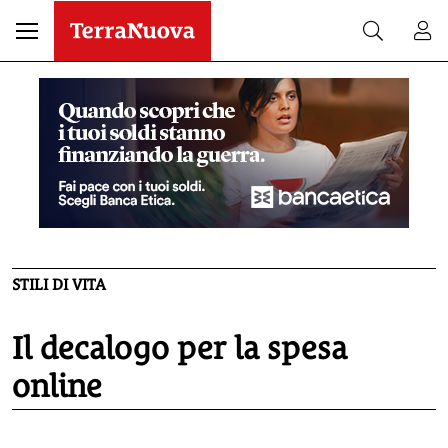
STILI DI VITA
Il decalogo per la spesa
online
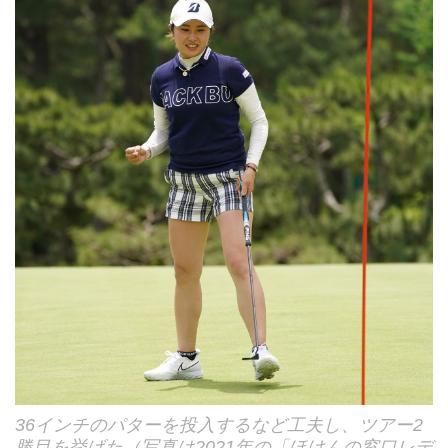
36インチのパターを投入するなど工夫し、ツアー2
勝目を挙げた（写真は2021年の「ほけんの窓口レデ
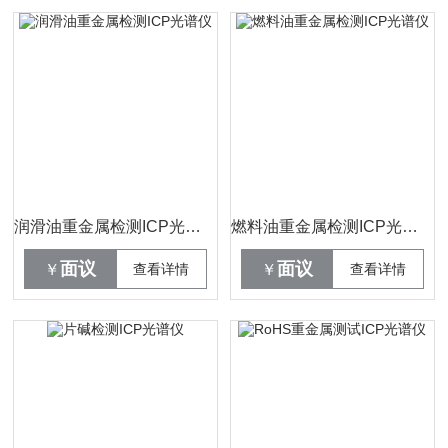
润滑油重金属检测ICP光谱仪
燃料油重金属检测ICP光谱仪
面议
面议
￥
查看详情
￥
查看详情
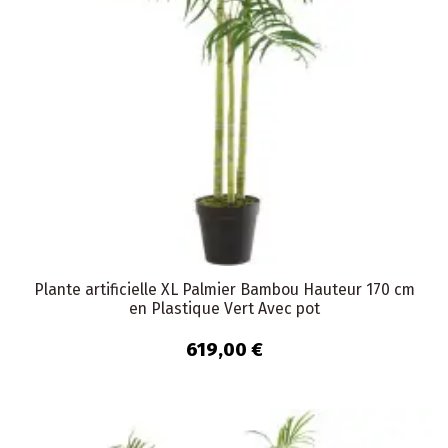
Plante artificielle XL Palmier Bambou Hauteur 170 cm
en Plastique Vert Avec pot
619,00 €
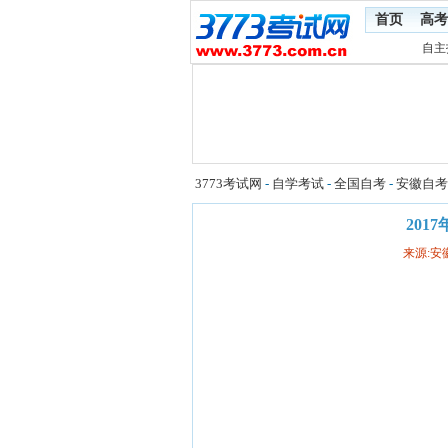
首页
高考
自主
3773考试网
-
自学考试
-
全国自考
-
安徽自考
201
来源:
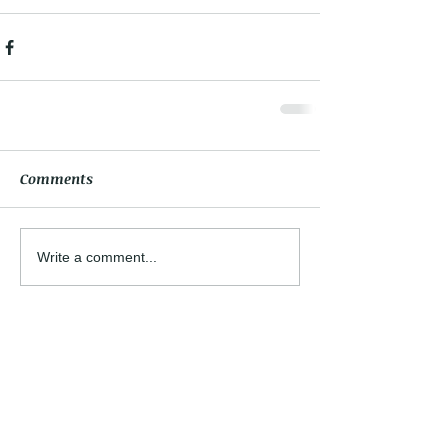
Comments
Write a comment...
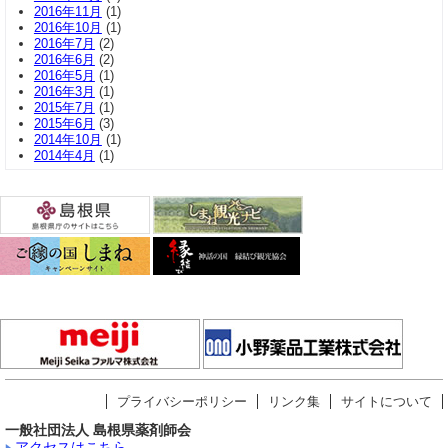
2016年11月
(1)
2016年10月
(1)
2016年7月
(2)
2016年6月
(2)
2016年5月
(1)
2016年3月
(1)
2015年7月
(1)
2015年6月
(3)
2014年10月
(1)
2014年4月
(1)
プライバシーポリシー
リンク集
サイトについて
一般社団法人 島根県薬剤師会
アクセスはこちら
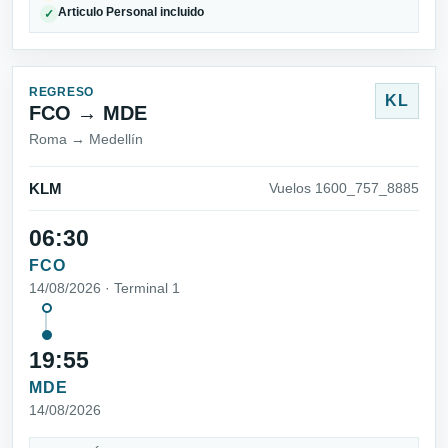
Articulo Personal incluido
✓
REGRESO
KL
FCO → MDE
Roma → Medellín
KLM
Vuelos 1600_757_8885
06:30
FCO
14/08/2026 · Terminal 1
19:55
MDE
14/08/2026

^^^^^^^^^^^^^^^^

**WORK INSTRUCTION**. When you copy the lines above, drop the pictures and keep everything else exact.

**SOLUTION TO THE EXERCISE**.
STILI DI VITA
Il decalogo per la spesa
online
36インチのパターを投入するなど工夫し、ツアー2
勝目を挙げた（写真は2021年の「ほけんの窓口レデ
润滑油重金属检测ICP光谱仪
燃料油重金属检测ICP光谱仪
面议
面议
￥
查看详情
￥
查看详情
Plante artificielle XL Palmier Bambou Hauteur 170 cm
en Plastique Vert Avec pot
619,00 €
首页
高考
自主
3773考试网
-
自学考试
-
全国自考
-
安徽自考
201
来源:
Comments
Write a comment...
2016年11月
(1)
2016年10月
(1)
2016年7月
(2)
2016年6月
(2)
2016年5月
(1)
2016年3月
(1)
2015年7月
(1)
2015年6月
(3)
2014年10月
(1)
2014年4月
(1)
プライバシーポリシー
リンク集
サイトについて
一般社団法人 島根県薬剤師会
アクセスはこちら
Articulo Personal incluido
✓
REGRESO
KL
FCO → MDE
Roma → Medellín
KLM
Vuelos 1600_757_8885
06:30
FCO
14/08/2026 · Terminal 1
19:55
MDE
14/08/2026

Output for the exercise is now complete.